The crews were working on the former Kennedy’s Steak House when they stumbled upon the foundations of the landmark that gave Castle Street its name.
The huge rock formation in the store’s basement stretched back up the hill towards High Street and was the base for Dundee Castle.
The find comes just weeks after underground vaults dating back to the 17th Century were opened up to visitors in the city centre.
Records for the city’s first castle are scant, but historians believe it was built late in the 12th Century.
It was surrendered to the English in 1296 and besieged by William Wallace in 1297 before the Battle of Stirling Bridge.
In 1298, Wallace appointed Alexander Scrymgeour the keeper of Dundee Castle.
The landmark was taken again by the English in 1303 and is thought to have been destroyed by Robert the Bruce in 1313.
St Paul’s Cathedral was built centuries later on the site where it once stood.
Sadly, history buffs will not be able to see the castle rock for themselves as the final touches to the building, which is being renovated so it can find a new tenant, included the construction of false walls and new flooring in the basement.
Lynne Short, convener for city centre development, said: “In light of the interest in the city’s underground with the recent opening up of the vaults and our wider heritage in general, it’s amazing to find out that the very rocks the city of Dundee was first built on are still there.
“The building created around it has an interesting enough history in itself as it was the only one left standing in the area during the early 20th Century when there was a massive clearance to make way for the Caird Hall complex.

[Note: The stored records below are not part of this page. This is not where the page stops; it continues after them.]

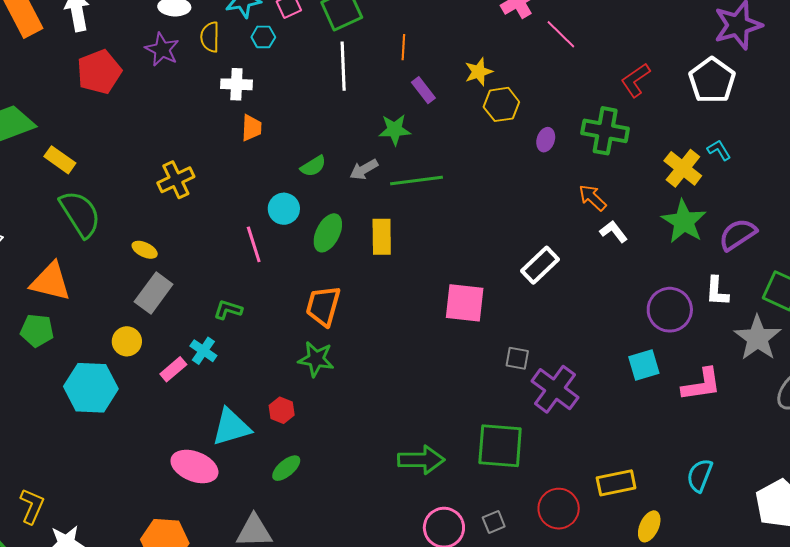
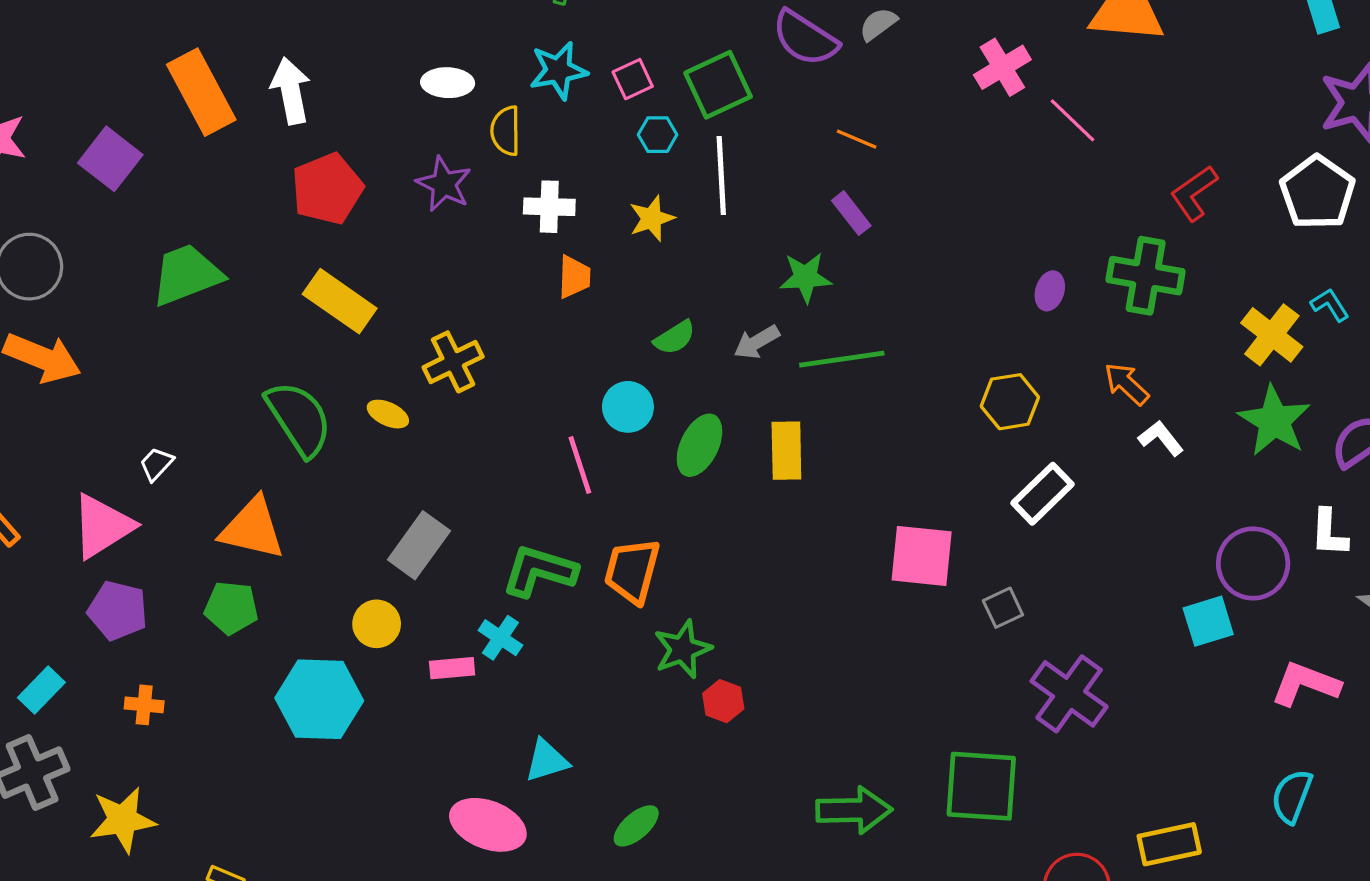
cyan hexagon: (263, 37) -> (658, 135), moved
orange line: (403, 47) -> (857, 139), moved, turned -70
purple star: (162, 49) -> (444, 184), moved
yellow star: (479, 72) -> (652, 218), moved
yellow hexagon: (501, 104) -> (1010, 402), moved
yellow rectangle: (60, 160) -> (340, 301), moved, size x1.4
yellow ellipse: (145, 250) -> (388, 414), moved
orange trapezoid: (323, 306) -> (632, 571), moved
green L-shape: (228, 310) -> (539, 571), size x1.6
gray square: (517, 358) -> (1003, 608), moved, turned -35
green star: (316, 359) -> (683, 649), turned -30
cyan square: (644, 365) -> (1208, 621), moved
pink rectangle: (173, 369) -> (452, 668), turned 36
pink L-shape: (701, 385) -> (1306, 684), turned -150
red hexagon: (282, 410) -> (723, 701), moved
cyan triangle: (231, 427) -> (547, 761), size x0.7
cyan semicircle: (700, 475) -> (1292, 796), moved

“Clearly large chunks of the rock remained under this building when it was put up.”
The first historical record of a structure being erected on the then vacant plot at 31-33 Castle Street dates back to 1799.
Dundee Town Council took ownership of the site in 1914 as part of the Central Improvement Scheme when many buildings were earmarked for demolition to make way for the Caird Hall.
Contemporary photographs held in the city’s archives show the property was not demolished. Instead, the sandstone building was annexed and included in the design and construction of the new Caird Hall complex with a fresh, modern appearance.
In 1994, it was given a category-B listing. Following its facelift and refit, the 79.8 sq m shop will be available for let in a few weeks.